» **Work item**:
Transcribe every entry word for word, but drop the pictures.

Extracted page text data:
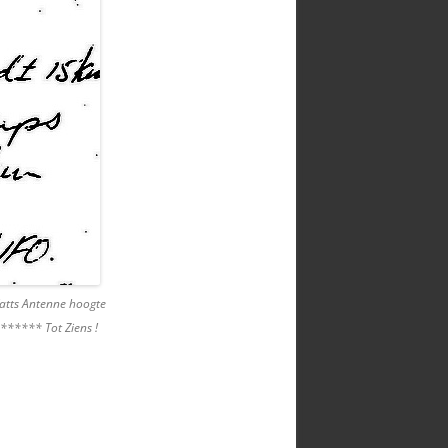
VX-8 AUDIO PROBLEMEN
Watts Antenne hoogte
 ****** Tot Ziens !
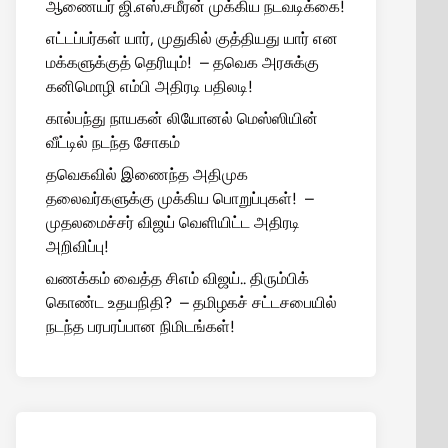
ஆணையர் ஜி.எஸ்.சமீரன் முக்கிய நடவடிக்கை!
எட்டப்பர்கள் யார், முதுகில் குத்தியது யார் என
மக்களுக்குத் தெரியும்! – தவெக அரசுக்கு
கனிமொழி எம்பி அதிரடி பதிலடி!
கால்பந்து நாயகன் லியோனல் மெஸ்ஸியின்
வீட்டில் நடந்த சோகம்
தவெகவில் இணைந்த அதிமுக
தலைவர்களுக்கு முக்கிய பொறுப்புகள்! –
முதலமைச்சர் விஜய் வெளியிட்ட அதிரடி
அறிவிப்பு!
வணக்கம் வைத்த சிஎம் விஜய்.. திரும்பிக்
கொண்ட உதயநிதி? – தமிழகச் சட்டசபையில்
நடந்த பரபரப்பான நிமிடங்கள்!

» **Your response**:
VX-8 AUDIO PROBLEMEN
Watts Antenne hoogte
 ****** Tot Ziens !
ஆணையர் ஜி.எஸ்.சமீரன் முக்கிய நடவடிக்கை!
எட்டப்பர்கள் யார், முதுகில் குத்தியது யார் என
மக்களுக்குத் தெரியும்! – தவெக அரசுக்கு
கனிமொழி எம்பி அதிரடி பதிலடி!
கால்பந்து நாயகன் லியோனல் மெஸ்ஸியின்
வீட்டில் நடந்த சோகம்
தவெகவில் இணைந்த அதிமுக
தலைவர்களுக்கு முக்கிய பொறுப்புகள்! –
முதலமைச்சர் விஜய் வெளியிட்ட அதிரடி
அறிவிப்பு!
வணக்கம் வைத்த சிஎம் விஜய்.. திரும்பிக்
கொண்ட உதயநிதி? – தமிழகச் சட்டசபையில்
நடந்த பரபரப்பான நிமிடங்கள்!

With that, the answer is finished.